Das Schlimmste für den Westen wäre das Versiegen der sprudelnden Ölquellen. Und das Entstehen einer neuen Terrorbasis im Sahararaum, wo sich die verschiedenen terroristischen Akteure sammeln würden. Auf die umliegenden Länder wird sich der Konflikt aber nicht ausbreiten: Ägypten ist im Moment selbst dabei, zu zerfallen. Niger und Mali sind so fragil, dass sie ohne französische Unterstützung gar nicht existieren könnten. Und Algerien ist ein Polizeistaat, in dem jede revolutionäre Regung bisher radikal niedergeschlagen wurde. Durch die schwachen Staatsstrukturen wird der Flüchtlingsstrom über den Subsahararaum aber wieder stärker – ein Problem, das Europa am liebsten auf afrikanischem Boden erledigen würde.

Libyen soll das weltweit grösste ungesicherte Waffenarsenal haben. Wie kommt das?
Jeder, der in der Lage ist, eine Pistole zu halten, hat mindestens eine. Die Libyer sind die wahrscheinlich am stärksten bewaffnete Zivilbevölkerung der Welt.
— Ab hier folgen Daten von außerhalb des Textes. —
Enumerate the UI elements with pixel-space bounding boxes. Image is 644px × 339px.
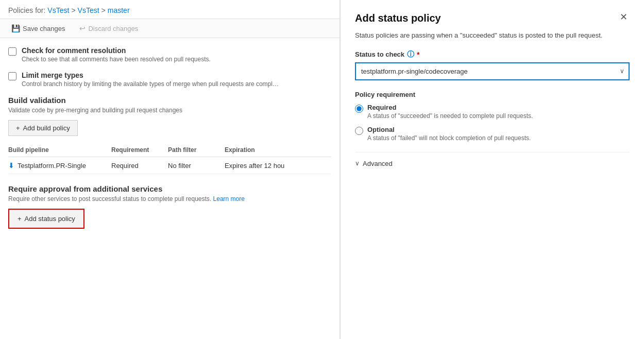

Während der Revolution sind viele Waffen ins Land geraten, auch die eigenen Waffendepots wurden geplündert. Viele Menschen sind unzufrieden und sehen im bewaffneten Raub die Lösung ihrer Probleme. Im Moment ist Libyen eines der gefährlichsten Länder der Welt.

Wie lässt sich dieses Problem lösen?
Die Polizei muss die Zivilbevölkerung entwaffnen – am Besten mit Unterstützung der UNO.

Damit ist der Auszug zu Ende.